Minke war so in Gedanken versunken, dass sie beinahe die schwarz gekleidete Frau mit der eleganten Frisur übersehen hätte, die gerade aus dem Blumenladen neben der Apotheke kam. »Das ist doch …« Minke bremste so abrupt, dass Klaus beinahe sein Streuselkuchen aus der Hand fiel. Sie sprang aus dem Wagen. »Esther! Esther, Moin! Warte mal kurz!« Esther blieb stehen und sah sich um. »Ach, Minke, du bist es. Ich habe leider keine Zeit, ich muss Hinnerks Beerdigung vorbereiten.«
»Warum, wann ist sie denn?«, fragte Minke irritiert.
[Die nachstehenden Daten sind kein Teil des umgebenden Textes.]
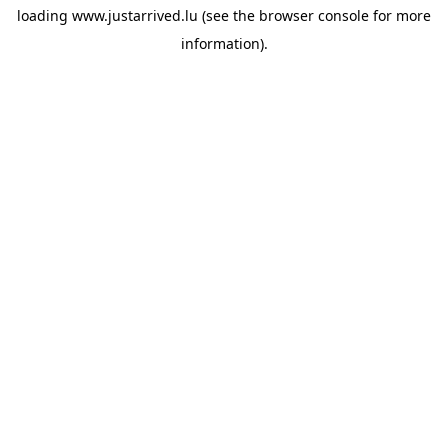
loading
www.justarrived.lu
(see the
browser console
for more
information).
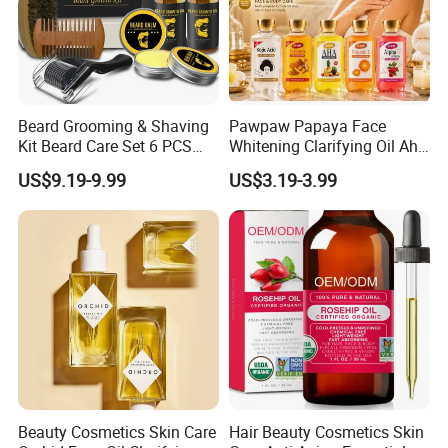
Beard Grooming & Shaving
Pawpaw Papaya Face
Kit Beard Care Set 6 PCS
Whitening Clarifying Oil Aha
Aceite Para Barbas Beard
Whitening Body Serum
US$9.19-9.99
US$3.19-3.99
Balm Travel Size Beard
Niacinamide Hydrating
Growth Kit Natural
Collagen Vitamin C&E Face
Moisturize Men Beard
and Body Serum Kojic Acid
Products
Body Oil
Beauty Cosmetics Skin Care
Hair Beauty Cosmetics Skin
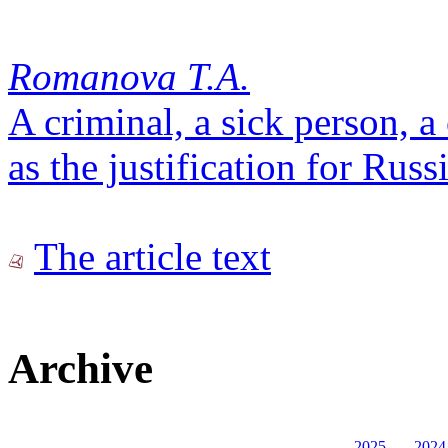
Romanova T.A.
A criminal, a sick person, 
as the justification for Rus
The article text
Archive
2025
2024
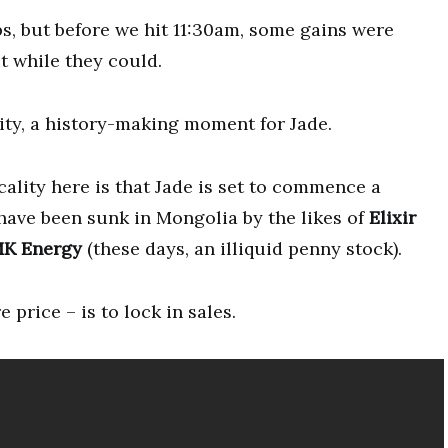
ps, but before we hit 11:30am, some gains were
t while they could.
ality, a history-making moment for Jade.
cality here is that Jade is set to commence a
have been sunk in Mongolia by the likes of
Elixir
K Energy
(these days, an illiquid penny stock).
price – is to lock in sales.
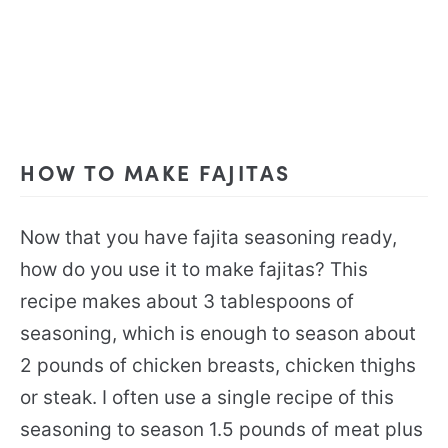
HOW TO MAKE FAJITAS
Now that you have fajita seasoning ready,
how do you use it to make fajitas? This
recipe makes about 3 tablespoons of
seasoning, which is enough to season about
2 pounds of chicken breasts, chicken thighs
or steak. I often use a single recipe of this
seasoning to season 1.5 pounds of meat plus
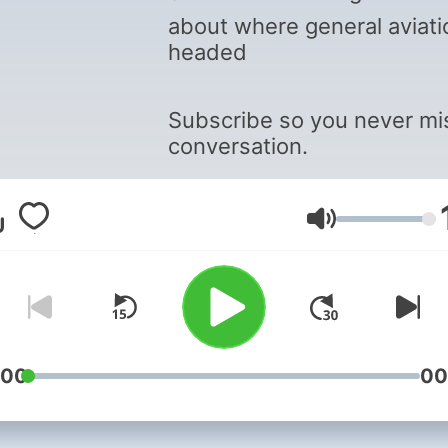
about where general aviati
headed
Subscribe so you never mi
conversation.
Volume
:00
00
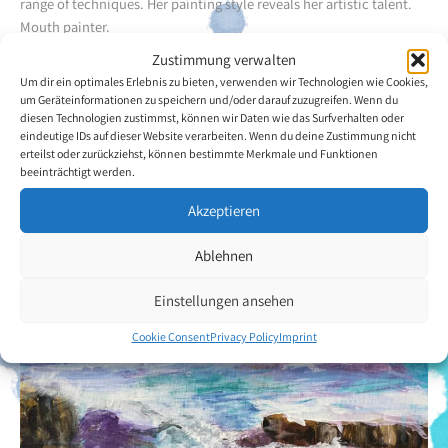
range of techniques. Her painting style reveals her artistic talent.
Mouth painter.
Zustimmung verwalten
Her hobbies are: painting, hiking and listening to music.
Um dir ein optimales Erlebnis zu bieten, verwenden wir Technologien wie Cookies,
um Geräteinformationen zu speichern und/oder darauf zuzugreifen. Wenn du
diesen Technologien zustimmst, können wir Daten wie das Surfverhalten oder
Back to the artists overview
eindeutige IDs auf dieser Website verarbeiten. Wenn du deine Zustimmung nicht
erteilst oder zurückziehst, können bestimmte Merkmale und Funktionen
beeinträchtigt werden.
Akzeptieren
Ablehnen
Einstellungen ansehen
Cookie Consent
Privacy Policy
Imprint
»Morgen Vormittag. Vor dem Sturm. Wir feiern nur im ganz kleinen Kreis.«
»Esther, ich muss mit dir reden – eigentlich wäre ich heute noch nach Nekpen rausgefahren, aber wo ich dich eben hier gesehen habe …«
»Ja, worum geht es denn?«
Minke wurde erst jetzt klar, dass die Situation nicht gerade optimal war, um so eine heikle Frage zu stellen. Aber nun gab es kein Zurück. »Bo hat ein neues Untersuchungsergebnis«, begann sie. »Die Knochen von Hinnerk waren sehr porös, verstehst du?«
Esther schüttelte den Kopf. »Porös? Wie bei Osteoporose?«
»Nein«, erwiderte Minke gedehnt. »Wie bei jemandem, der schwerer Alkoholiker war.«
Esther starrte sie an.
»Stimmt es? Hat Hinnerk getrunken?«
Minke konnte Esthers Miene nur schwer deuten. »So ein Unsinn«, sagte sie schließlich. »Hinnerk hat natürlich abends ab und zu einen Cognac getrunken, oder einen Scotch – wie jeder normale Mann.«
»Bo sagt …«
Plötzlich war Esthers sonst so ruhiges, fast schüchternes Gesicht vor Wut verzerrt. »Tja, dann irrt sich dein Bruder eben«, fauchte sie. »Mein Mann war kein Alkoholiker. Und ich muss jetzt weiter.« Sie rannte beinahe auf der Straße davon. Minke sah ihr stirnrunzelnd nach. Als sie zum Auto zurückkam, saß Klaus seelenruhig auf dem Beifahrersitz und stopfte sich gerade den letzten Rest Kuchen in den Mund. »Wer war das denn bitte?«, fragte er. »Die hat ja von einer Sekunde auf die andere ausgesehen wie eine Furie.«
»Ja«, sagte Minke nachdenklich. »Und das ist sie eigentlich nie. Sie hat eigentlich eher etwas … fast Unterwürfiges.«
»Da hast du wohl einen Knopf gedrückt.« Klaus sah Esther nach. »Also, wer war das?«
»Esther Johannsen. Kennst du sie nicht?«
»Nö. Ich bin Jüsteringer. Mit den Halligen habe ich nichts zu tun – meine Oma hat es schon gesagt: Da wohnen nur Nixen und Wassermänner. Aber diese Frau«, er zwirbelte sich grübelnd den Schnurrbart. »Ich habe das Gefühl, ich habe sie trotzdem schon einmal gesehen. Aber mir fällt nicht ein, wo.« Er zuckte die Achseln. »Ach, ist ja auch egal. Los, Mäuschen, fahr mich zu dieser Pizzeria, damit ich endlich Nägel mit Köpfen machen kann.«
Die Grabsteine im Vorgarten des Steinmetzes reihten sich dicht aneinander; Beispielsteine mit Beispieltexten darauf, aus Granit, aus grauem Schiefer, glänzend oder rau, hell oder dunkel.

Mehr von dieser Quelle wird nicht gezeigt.